Pero ahora, esa arma parecía no funcionar, por lo que exigió:

—¡Quiero helado! ¡Tráeme dos! ¡No, pensándolo bien quiero diez!

No obstante, la única respuesta fue el sonido de la puerta cerrándose de golpe tras de mí.

Durante mi estancia en el hospital, había estado desaliñada y sucia. Ahora que por fin me habían dado el alta, necesitaba ir con urgencia al centro de estética para cuidar mi piel. Afuera, el chófer llevaba un largo rato esperando.

Adentro, Alejandro borró toda expresión de su rostro.

—Jovencito, aquí tiene su helado —dijo la sirvienta, apresurándose a sacarlo del congelador.

—No quiero nada —gruñó, tirándolo al suelo sin mirarlo.

Acto seguido, clavó la mirada en la puerta cerrada. ¿De verdad su madre no se acordaba de él?

Ana Díaz, la madre de Diego, tras enterarse del regreso de Camila y de que Diego la había contratado como profesora de piano de Alejandro, llegó emocionada, cargada con varias bolsas de lujo.

Una vez, sentada muy cómodamente en el sofá, la elegante dama tomó las manos de Camila.

—Camila, cariño, cuánto has sufrido... —dijo, con tono lastimero—. Si te hubieras quedado con Diego desde el principio, ayudándolo a gestionar el Grupo González, tu familia no habría quebrado.

Camila se mostró alarmada.

—Tía Ana, por favor, no diga eso. Lo pasado ya no tiene remedio. Estoy agradecida de que el presidente García me haya ofrecido este excelente trabajo.

—No hay nada malo en decirlo. Con Alejandro bajo tu cuidado, me quedo más tranquila —dijo Ana, dándole unas palmaditas en la mano, satisfecha, antes de añadir en voz baja—: Diego va a divorciarse, ¿lo sabías? Justo cuando regresaste ... ¿No te ha dicho nada? No te preocupes, hasta Alejandro te adora. En esta familia no te faltará nada. Y diego ayudará a los González a recuperarse.

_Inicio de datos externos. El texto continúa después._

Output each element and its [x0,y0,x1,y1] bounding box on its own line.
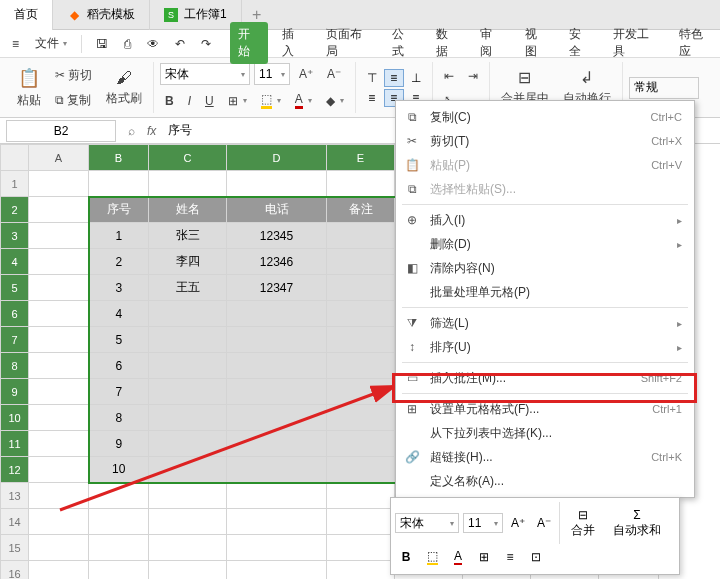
cell[interactable] [227,457,327,483]
ctx-comment[interactable]: ▭ 插入批注(M)... Shift+F2 [396,366,694,390]
ctx-copy[interactable]: ⧉ 复制(C) Ctrl+C [396,105,694,129]
clear-fmt-button[interactable]: ◆▾ [321,91,349,111]
cell[interactable] [29,327,89,353]
row-header[interactable]: 14 [1,509,29,535]
cell[interactable] [149,301,227,327]
cell[interactable] [149,483,227,509]
cell[interactable]: 张三 [149,223,227,249]
cell[interactable] [29,223,89,249]
col-header[interactable]: C [149,145,227,171]
mini-autosum-button[interactable]: Σ 自动求和 [606,513,668,533]
row-header[interactable]: 12 [1,457,29,483]
ribbon-formula[interactable]: 公式 [384,22,422,64]
cell[interactable] [29,197,89,223]
mini-merge-button[interactable]: ⊟ 合并 [564,513,602,533]
cut-button[interactable]: ✂ 剪切 [50,64,97,87]
ctx-sort[interactable]: ↕ 排序(U) ▸ [396,335,694,359]
cell[interactable] [149,431,227,457]
ctx-define-name[interactable]: 定义名称(A)... [396,469,694,493]
align-top-button[interactable]: ⊤ [362,69,382,87]
cell[interactable]: 电话 [227,197,327,223]
ribbon-feature[interactable]: 特色应 [671,22,720,64]
tab-home[interactable]: 首页 [0,0,53,30]
col-header[interactable]: D [227,145,327,171]
ribbon-insert[interactable]: 插入 [274,22,312,64]
cell[interactable] [29,379,89,405]
tab-workbook[interactable]: S 工作簿1 [150,0,242,30]
cell[interactable] [29,457,89,483]
ribbon-security[interactable]: 安全 [561,22,599,64]
ribbon-start[interactable]: 开始 [230,22,268,64]
cell[interactable]: 12345 [227,223,327,249]
ctx-hyperlink[interactable]: 🔗 超链接(H)... Ctrl+K [396,445,694,469]
align-bottom-button[interactable]: ⊥ [406,69,426,87]
italic-button[interactable]: I [183,91,196,111]
cell[interactable]: 12347 [227,275,327,301]
cell[interactable] [327,171,395,197]
cell[interactable]: 5 [89,327,149,353]
cell[interactable]: 10 [89,457,149,483]
ctx-insert[interactable]: ⊕ 插入(I) ▸ [396,208,694,232]
row-header[interactable]: 6 [1,301,29,327]
cell[interactable] [327,327,395,353]
cell[interactable] [327,275,395,301]
cell[interactable]: 9 [89,431,149,457]
cell[interactable] [149,457,227,483]
ribbon-review[interactable]: 审阅 [472,22,510,64]
ctx-paste-special[interactable]: ⧉ 选择性粘贴(S)... [396,177,694,201]
cell[interactable] [327,405,395,431]
cell[interactable] [149,535,227,561]
col-header[interactable]: B [89,145,149,171]
cell[interactable] [149,353,227,379]
ctx-format-cells[interactable]: ⊞ 设置单元格格式(F)... Ctrl+1 [396,397,694,421]
mini-font-color[interactable]: A [447,547,469,567]
indent-inc-button[interactable]: ⇥ [463,66,483,86]
row-header[interactable]: 11 [1,431,29,457]
cell[interactable] [227,353,327,379]
mini-font-inc[interactable]: A⁺ [507,513,529,533]
select-all-corner[interactable] [1,145,29,171]
cell[interactable] [327,457,395,483]
cell[interactable]: 王五 [149,275,227,301]
cell[interactable] [29,249,89,275]
cell[interactable] [149,379,227,405]
row-header[interactable]: 3 [1,223,29,249]
row-header[interactable]: 1 [1,171,29,197]
cell[interactable]: 7 [89,379,149,405]
cell[interactable] [29,561,89,580]
row-header[interactable]: 10 [1,405,29,431]
cell[interactable] [227,431,327,457]
bold-button[interactable]: B [160,91,179,111]
cell[interactable]: 李四 [149,249,227,275]
font-color-button[interactable]: A▾ [290,89,317,112]
row-header[interactable]: 2 [1,197,29,223]
ctx-clear[interactable]: ◧ 清除内容(N) [396,256,694,280]
col-header[interactable]: E [327,145,395,171]
tab-add-button[interactable]: + [242,6,272,24]
align-left-button[interactable]: ≡ [362,89,382,107]
number-format-select[interactable]: 常规 [629,77,699,99]
row-header[interactable]: 13 [1,483,29,509]
cell[interactable] [29,483,89,509]
cell[interactable] [327,249,395,275]
align-middle-button[interactable]: ≡ [384,69,404,87]
cell[interactable] [89,561,149,580]
copy-button[interactable]: ⧉ 复制 [50,89,97,112]
cell[interactable]: 1 [89,223,149,249]
ribbon-view[interactable]: 视图 [517,22,555,64]
indent-dec-button[interactable]: ⇤ [439,66,459,86]
cell[interactable]: 6 [89,353,149,379]
cell[interactable] [29,171,89,197]
mini-format[interactable]: ⊡ [525,547,547,567]
cell[interactable] [29,535,89,561]
cell[interactable]: 2 [89,249,149,275]
font-increase-button[interactable]: A⁺ [294,64,318,84]
cell[interactable] [327,431,395,457]
cell[interactable] [29,301,89,327]
format-painter-button[interactable]: 🖌 格式刷 [101,66,147,110]
row-header[interactable]: 7 [1,327,29,353]
cell[interactable] [227,561,327,580]
fx-icon[interactable]: fx [141,124,162,138]
border-button[interactable]: ⊞▾ [223,91,252,111]
cell[interactable] [327,561,395,580]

Ana no me avisó de su visita, a pesar de saber que estaba en casa. Y yo tuve el suficiente tacto como para no interrumpir la reunión.

No solo Diego y Alejandro querían a Camila. Ana, la madre de Diego, también la adoraba con el alma. Incluso, antes de que me casara con su hijo, ella ya deseaba a Camila como nuera.

Camila, proveniente de una familia culta, era un buen partido para los García. Y, cuando Diego se enamoró de ella a primera vista, Ana se regocijó, planeando, entusiasmada, la unión de ambas familias.

Sin embargo, Camila no lo correspondió. Rechazó dos veces, sin dudar, la declaración de Diego y se marchó al extranjero para continuar sus estudios musicales.

Aunque decepcionada, Ana admiró aún más a Camila por su determinación e independencia. En cambio, a mí me veía como una simple intrusa, una maldita trepadora sin clase que haría lo que fuera por casarse con Diego.

Podía sentir su desprecio, incluso su profundo asco, aunque sus buenos modales no le permitían mostrarlo abiertamente.

A veces pensaba: si Camila se hubiera casado con Diego, todos habrían sido felices.

En ese momento, mi celular vibró. Era un mensaje: la indemnización del seguro por el accidente había sido depositada.

Por un momento, creí que el miedo me haría olvidar lo ocurrido aquel día.